HOW TO COMPLETE THIS TASK:
Starting at the line that contains "qui, en échange", transcribe every remaining line of the data below exactly, and omit all pictures.

MATERIAL TO PROCESS:
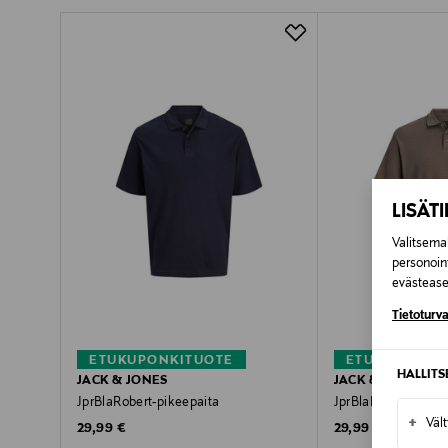
Pikatoimitus Wolt
LISÄT
Valitsemal
personoin
evästeaset
Tietoturva
ETUKUPONKITUOTE
ETUKUPONKI
HALLIT
JACK & JONES
JACK & JONES
JprBlaRobert-pikeepaita
JprBlaRobert-pikee
+
Väl
Original Price
Original Price
29,99 €
29,99 €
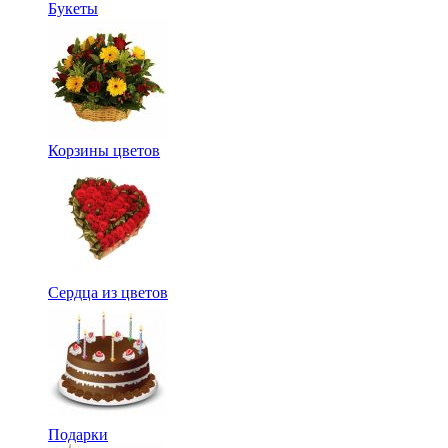
Букеты
Корзины цветов
Сердца из цветов
Подарки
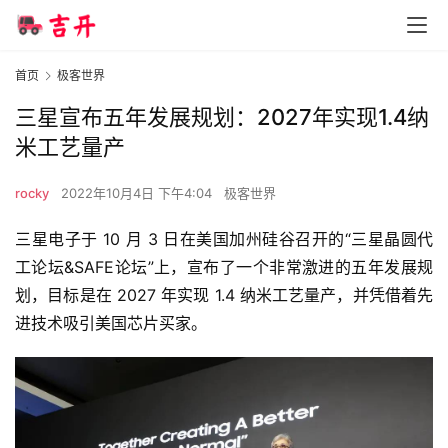
首页
极客世界
三星宣布五年发展规划：2027年实现1.4纳
米工艺量产
rocky
2022年10月4日 下午4:04
极客世界
三星电子于 10 月 3 日在美国加州硅谷召开的“三星晶圆代
工论坛&SAFE论坛”上，宣布了一个非常激进的五年发展规
划，目标是在 2027 年实现 1.4 纳米工艺量产，并凭借着先
进技术吸引美国芯片买家。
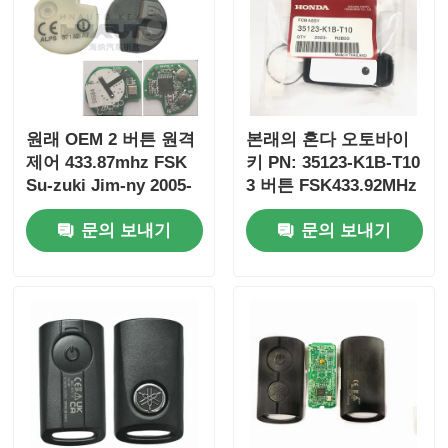
원래 OEM 2 버튼 원격
본래의 혼다 오토바이
제어 433.87mhz FSK
키 PN: 35123-K1B-T10
Su-zuki Jim-ny 2005-
3 버튼 FSK433.92MHz
2017 칩 없음 37182-A7
ID47chip 원격 자동차
문의 보내기
문의 보내기
도매 MOQ 50pcs 전용
키
제어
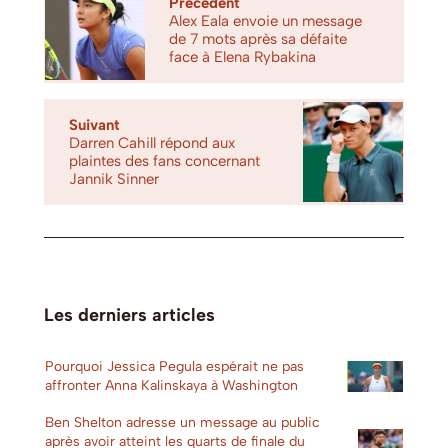
Précédent
Alex Eala envoie un message
de 7 mots après sa défaite
face à Elena Rybakina
Suivant
Darren Cahill répond aux
plaintes des fans concernant
Jannik Sinner
Les derniers articles
Pourquoi Jessica Pegula espérait ne pas
affronter Anna Kalinskaya à Washington
Ben Shelton adresse un message au public
après avoir atteint les quarts de finale du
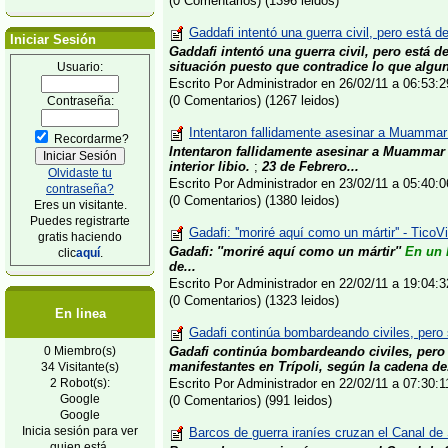
(0 Comentarios) (1396 leidos)
Gaddafi intentó una guerra civil, pero está 
Iniciar Sesión
Gaddafi intentó una guerra civil, pero está
situación puesto que contradice lo que alguno
Usuario:
Escrito Por Administrador en 26/02/11 a 06:53
(0 Comentarios) (1267 leidos)
Contraseña:
Intentaron fallidamente asesinar a Muammar 
Recordarme?
Intentaron fallidamente asesinar a Muammar
interior libio.
;
23 de Febrero...
Olvidaste tu
Escrito Por Administrador en 23/02/11 a 05:40
contraseña?
(0 Comentarios) (1380 leidos)
Eres un visitante.
Puedes registrarte
Gadafi: ''moriré aquí como un mártir'' - TicoV
gratis haciendo
Gadafi: ''moriré aquí como un mártir''
En un l
clic
aquí
.
de...
Escrito Por Administrador en 22/02/11 a 19:04
(0 Comentarios) (1323 leidos)
En linea
Gadafi continúa bombardeando civiles, pero s
0 Miembro(s)
Gadafi continúa bombardeando civiles, pero 
manifestantes en Trípoli, según la cadena de.
34 Visitante(s)
2 Robot(s):
Escrito Por Administrador en 22/02/11 a 07:30:
Google
(0 Comentarios) (991 leidos)
Google
Inicia sesión para ver
Barcos de guerra iraníes cruzan el Canal de
quien está.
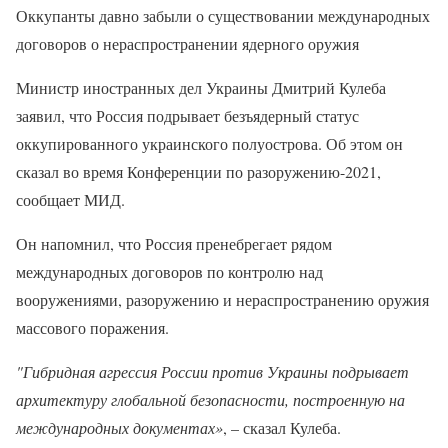
Оккупанты давно забыли о существовании международных
договоров о нераспространении ядерного оружия
Министр иностранных дел Украины Дмитрий Кулеба
заявил, что Россия подрывает безъядерный статус
оккупированного украинского полуострова. Об этом он
сказал во время Конференции по разоружению-2021,
сообщает МИД.
Он напомнил, что Россия пренебрегает рядом
международных договоров по контролю над
вооружениями, разоружению и нераспространению оружия
массового поражения.
"Гибридная агрессия России против Украины подрывает
архитектуру глобальной безопасности, построенную на
международных документах»
, – сказал Кулеба.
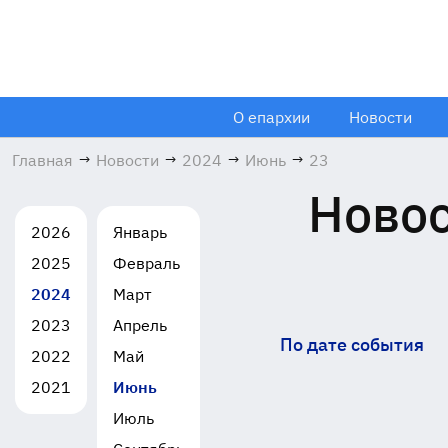
О епархии
Новости
Главная
→
Новости
→
2024
→
Июнь
→
23
Новос
2026
Январь
2025
Февраль
2024
Март
2023
Апрель
По дате события
2022
Май
2021
Июнь
Июль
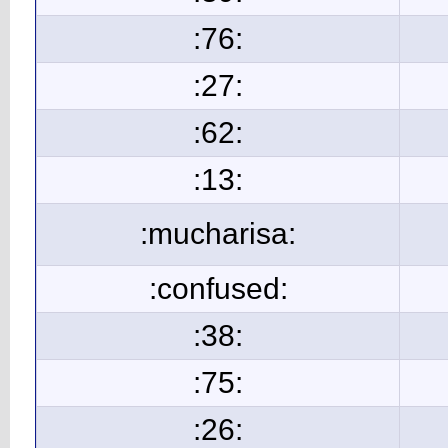
:76:
:27:
:62:
:13:
:mucharisa:
:confused:
:38:
:75:
:26:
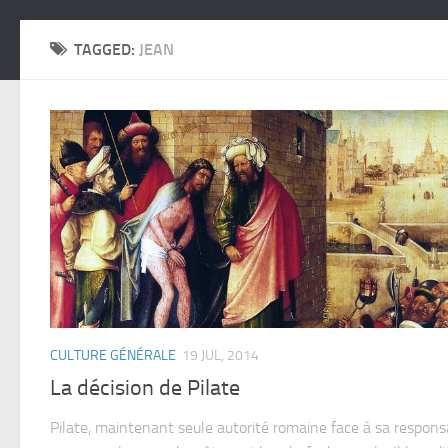
TAGGED:
JEAN
CULTURE GÉNÉRALE
19 JUL, 2014
La décision de Pilate
Pilate, maintenant seule autorité romaine face à sa responsa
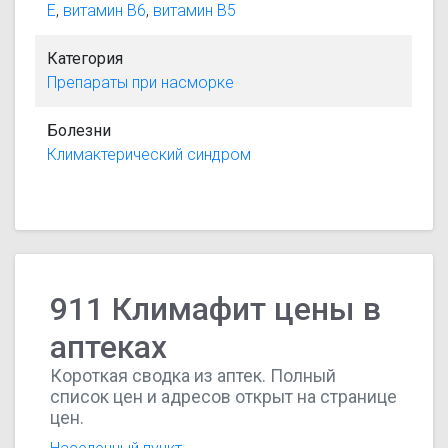
E
,
витамин B6
,
витамин B5
Категория
Препараты при насморке
Болезни
Климактерический синдром
911 Климафит цены в
аптеках
Короткая сводка из аптек. Полный
список цен и адресов открыт на странице
цен.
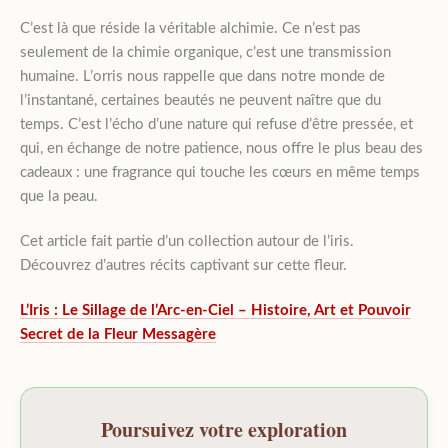
C’est là que réside la véritable alchimie. Ce n’est pas
seulement de la chimie organique, c’est une transmission
humaine. L’orris nous rappelle que dans notre monde de
l’instantané, certaines beautés ne peuvent naître que du
temps. C’est l’écho d’une nature qui refuse d’être pressée, et
qui, en échange de notre patience, nous offre le plus beau des
cadeaux : une fragrance qui touche les cœurs en même temps
que la peau.
Cet article fait partie d’un collection autour de l’iris.
Découvrez d’autres récits captivant sur cette fleur.
L’Iris : Le Sillage de l’Arc-en-Ciel – Histoire, Art et Pouvoir
Secret de la Fleur Messagère
Poursuivez votre exploration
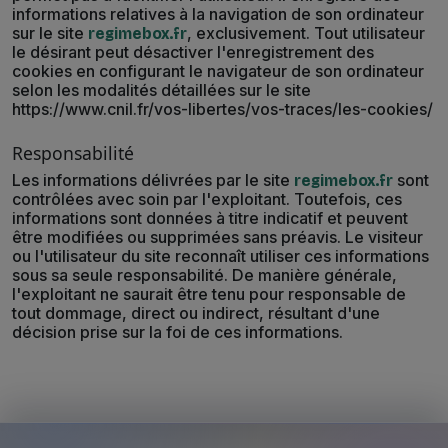
informations relatives à la navigation de son ordinateur
sur le site
, exclusivement. Tout utilisateur
regimebox.fr
le désirant peut désactiver l'enregistrement des
cookies en configurant le navigateur de son ordinateur
selon les modalités détaillées sur le site
https://www.cnil.fr/vos-libertes/vos-traces/les-cookies/
Responsabilité
Les informations délivrées par le site
sont
regimebox.fr
contrôlées avec soin par l'exploitant. Toutefois, ces
informations sont données à titre indicatif et peuvent
être modifiées ou supprimées sans préavis. Le visiteur
ou l'utilisateur du site reconnaît utiliser ces informations
sous sa seule responsabilité. De manière générale,
l'exploitant ne saurait être tenu pour responsable de
tout dommage, direct ou indirect, résultant d'une
décision prise sur la foi de ces informations.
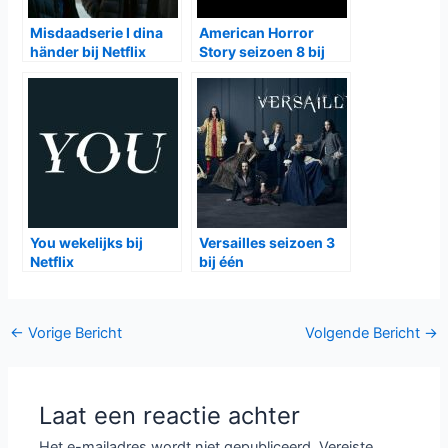
Bevergem
is vanaf woensdag
30 september
om
21:10
op
Canvas
te zien
Gerelateerde Berichten:
Pretty Little Liars
Historische
Summer School bij
detectiveserie
HBO Max
Shardlake bij Disney+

RESPONSE BOX:
qui, en échange de notre patience, nous offre le plus beau des
cadeaux : une fragrance qui touche les cœurs en même temps
que la peau.
Cet article fait partie d’un collection autour de l’iris.
Découvrez d’autres récits captivant sur cette fleur.
L’Iris : Le Sillage de l’Arc-en-Ciel – Histoire, Art et Pouvoir
Secret de la Fleur Messagère
Poursuivez votre exploration
informations relatives à la navigation de son ordinateur
sur le site
, exclusivement. Tout utilisateur
regimebox.fr
le désirant peut désactiver l'enregistrement des
cookies en configurant le navigateur de son ordinateur
selon les modalités détaillées sur le site
https://www.cnil.fr/vos-libertes/vos-traces/les-cookies/
Responsabilité
Les informations délivrées par le site
sont
regimebox.fr
contrôlées avec soin par l'exploitant. Toutefois, ces
informations sont données à titre indicatif et peuvent
être modifiées ou supprimées sans préavis. Le visiteur
ou l'utilisateur du site reconnaît utiliser ces informations
sous sa seule responsabilité. De manière générale,
l'exploitant ne saurait être tenu pour responsable de
tout dommage, direct ou indirect, résultant d'une
décision prise sur la foi de ces informations.
Bevergem
is vanaf woensdag
30 september
om
21:10
op
Canvas
te zien
Gerelateerde Berichten:
Pretty Little Liars
Historische
Summer School bij
detectiveserie
HBO Max
Shardlake bij Disney+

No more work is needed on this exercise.